# How to probe the homogeneity of the universe ?

1. May 15, 2006

### brahma

We can probe the isotropy of the universe by observing the universe just from a single place. However, as I know, that is not true for homogeneity.

What type of expriments we can carry out on ground or spcae, for probing the homogeneity of the universe.

2. May 15, 2006

### Garth

If the universe is homogeneous then it will look isotropic.

However, if the universe looks isotropic then it does not necessarily mean it is homogeneous, so this is a good question as you rightly said we can only observe the universe from a single location.

If the universe is non-homogeneous it would look isotropic at only one, or a few, very special places within it. For example, the density could be distributed in concentric spherical shells but if so then it would only look isotropic from the very centre.

If we now apply the Coperican Principle, that we are not situated at a special place within the universe, then as the universe does looks isotropic, and back at the Surface of Last Scattering was so to one part in 105, then we can say it is homogeneous as well.

Note, we might violate the Coperican Principle with the Anthropic Principle if we want to and pose the hypothesis that only at the very centre of such a series of concentric shells is life possible. Then we are here at such a centre and observe an isotropic universe because we can be nowhere else, however, this would appear to be very contrived.

Garth

Last edited: May 15, 2006
3. May 15, 2006

### SpaceTiger

Staff Emeritus
Not necessarily. See here:

For example, a uniform vector field is homogeneous, but anisotropic. Isotropy about every point implies homogeneity, but you're right that isotropy about one point does not.

4. May 15, 2006

### brahma

Garth, you are absolutely right ! I know it is diificult, but still I want to know if there is any way to check homogeneity. Yes of course theoretical considerations like Compernical principle etc., are there... l

5. May 15, 2006

### Garth

Yes, that is an possible added complication. I was talking from within the standard Friedmann R-W assumptions of the equation of state being a perfect fluid with homogeneous pressure and density.

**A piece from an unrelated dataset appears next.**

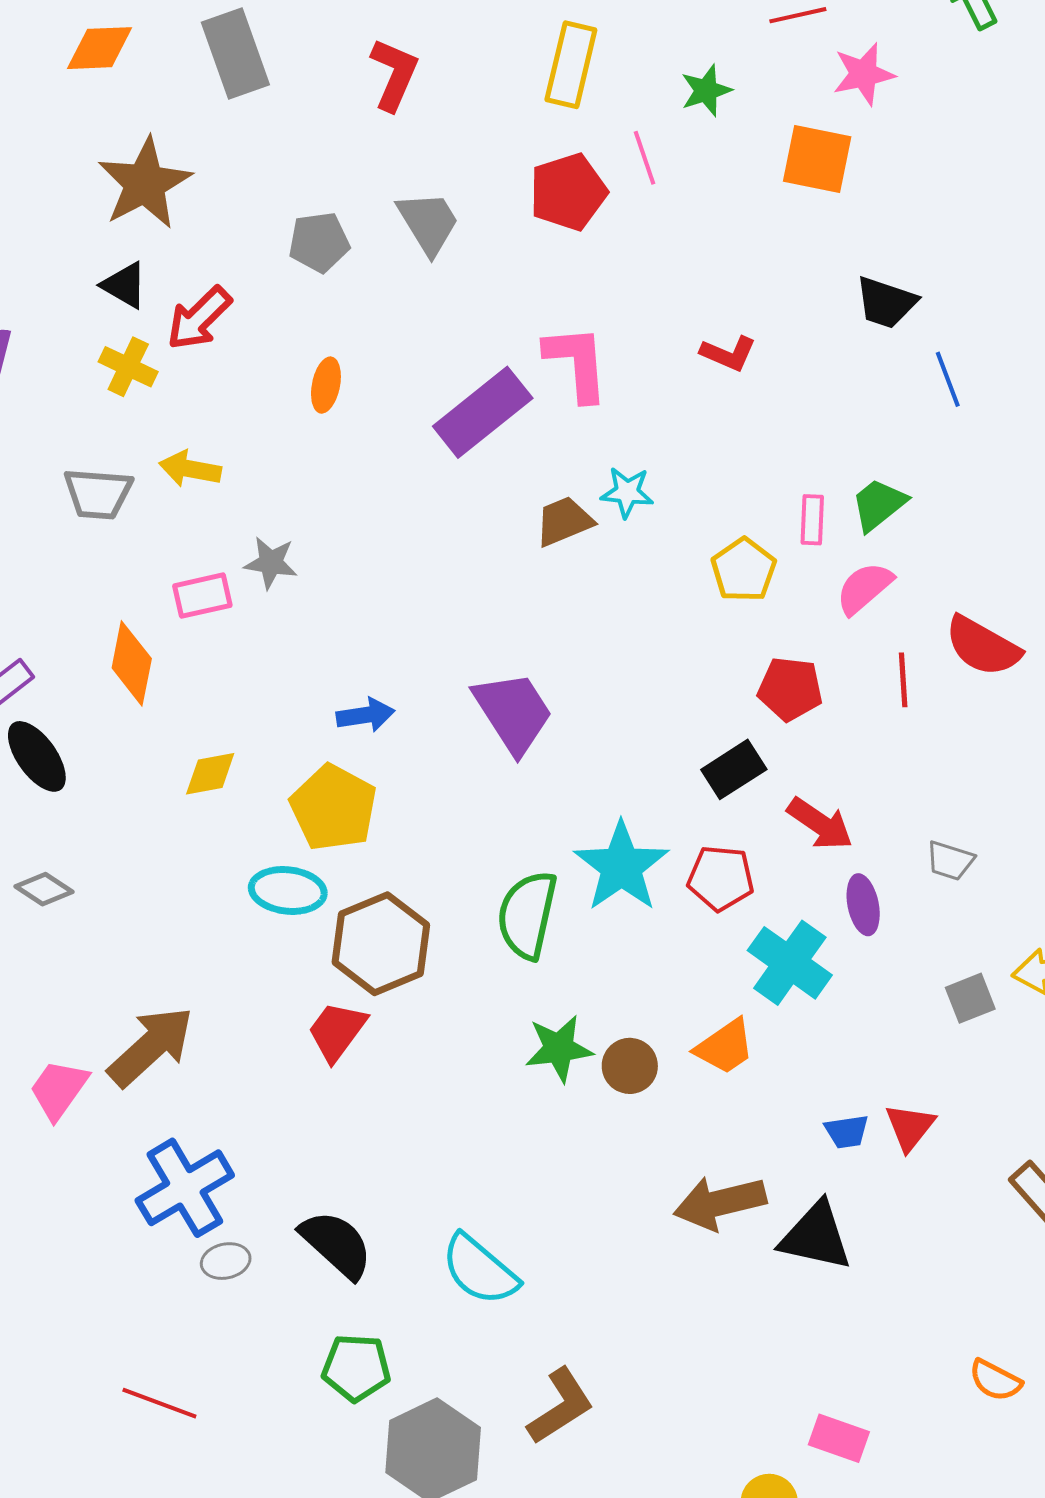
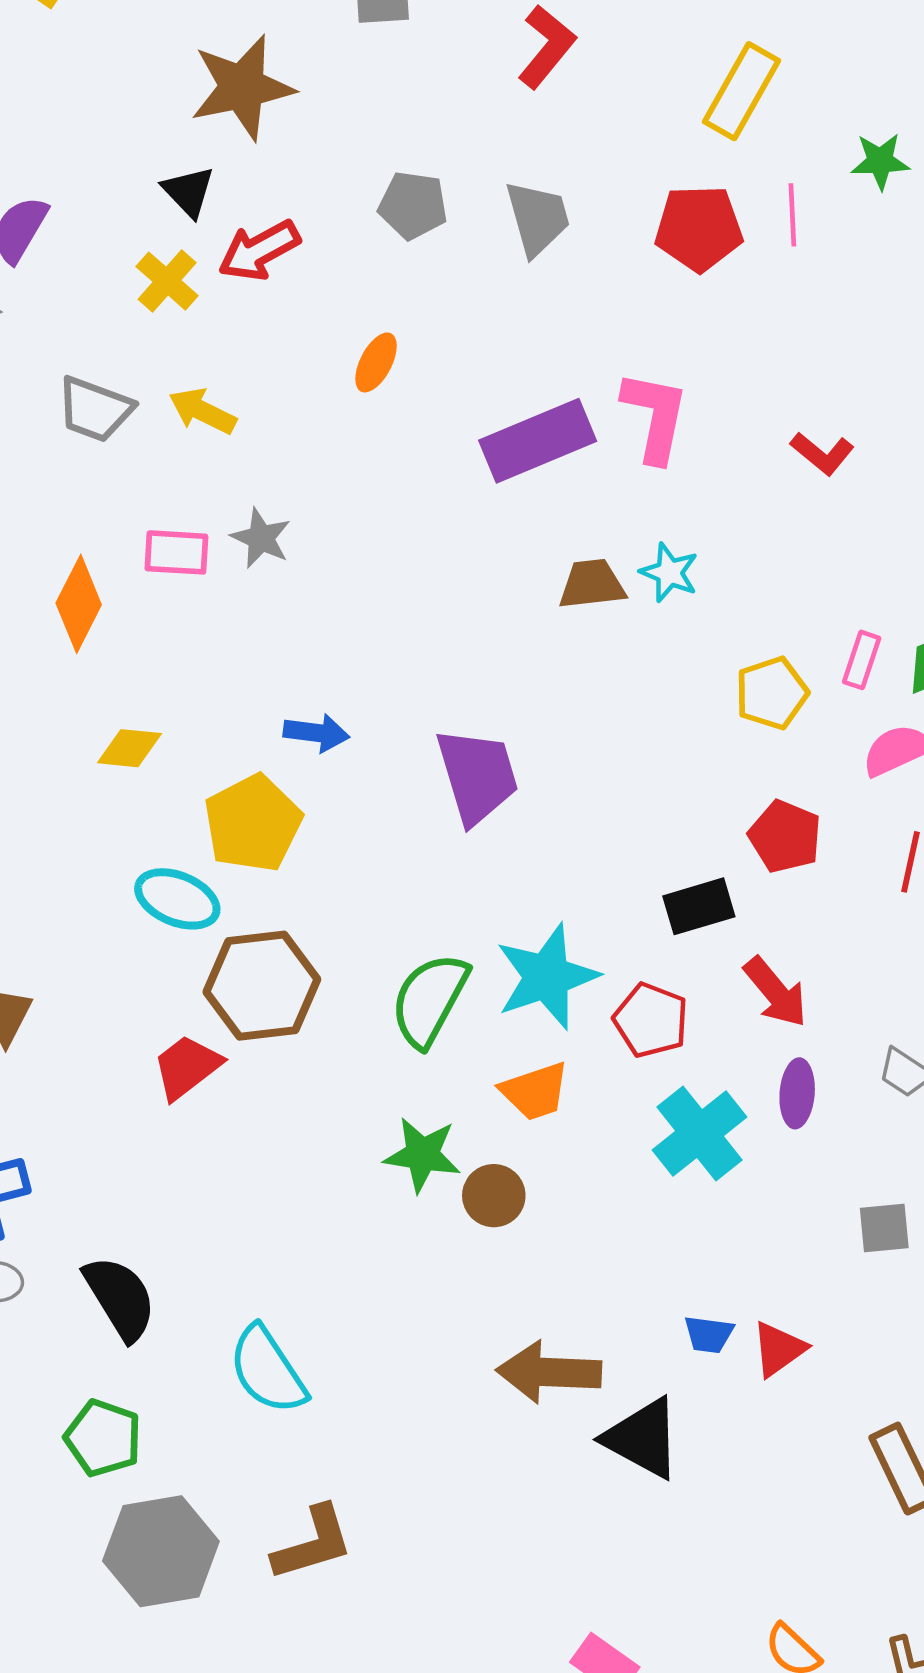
orange trapezoid: (725, 1047) -> (535, 1091), moved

Your illustration in that link of the three forests was very instructive, thank you. Do you have a specific theory or example in mind that suggests a cosmological uniform vector field?

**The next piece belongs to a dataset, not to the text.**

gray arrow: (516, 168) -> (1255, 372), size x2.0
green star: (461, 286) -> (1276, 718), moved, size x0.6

brahma the problem in testing homogeneity, which has been seriously suggested by others, is that in an isotropic universe curvature effects become convoluted with any isotropic (from Earth) inhomogenities, and you cannot separate the two.

For example, it has been seriously suggested that cosmic acceleration may be explained by our observable universe being located in a relative void in a much larger universe of overall greater density. The outer regions, which we see at high z and are therefore early, are also being attracted outwards isotropically from the Milky Way.

That does not explain why we should be in the centre of such a void of course, unless you invoke the Anthropic Principle....

Garth

6. May 15, 2006

### SpaceTiger

Staff Emeritus
Most theories that I'm familiar make an attempt to satisfy the cosmological principle, but some have considered using a uniform vector field (rather than a scalar field) to induce inflation:

Inflation driven by a vector field

7. May 15, 2006

### Garth

Yes, thank you, so the universe as it exits the Inflation epoch is anisotropic, but then this anisotropy is smoothed out and dies away either during the reheating period or later, if collisionless particles are created, during reheating.

Garth

Last edited: May 16, 2006
8. May 23, 2006

### Nereid

Staff Emeritus
Depending upon just what sort of 'inhomogeneity' you wish to probe, there are several observational programmes you could undertake.

For example, the 3D distribution of luminous baryonic matter - are there regions of the observable universe where galaxies, clusters, superclusters, walls, voids etc are distributed differently than in the rest of the observable universe? To some extent, the 2dF and SDSS surveys answer these questions, as does 2MASS (AFAIK, no inhomogeneity found).

The CMB can be used as another probe, both what we see from Earth, and the (past, distant) temperature we can infer from spectroscopic studies of distant gas clouds.

A different probe might be the 3D distribution of GRBs, assuming that one day we can measure their distance to within +/- 30% (say).

Finally, there is the in principle probe of the neutrino equivalent of the CRB. Sadly there appears to be no way we can even detect this, let alone use it to probe inhomogenities, without some major developments in particle physics.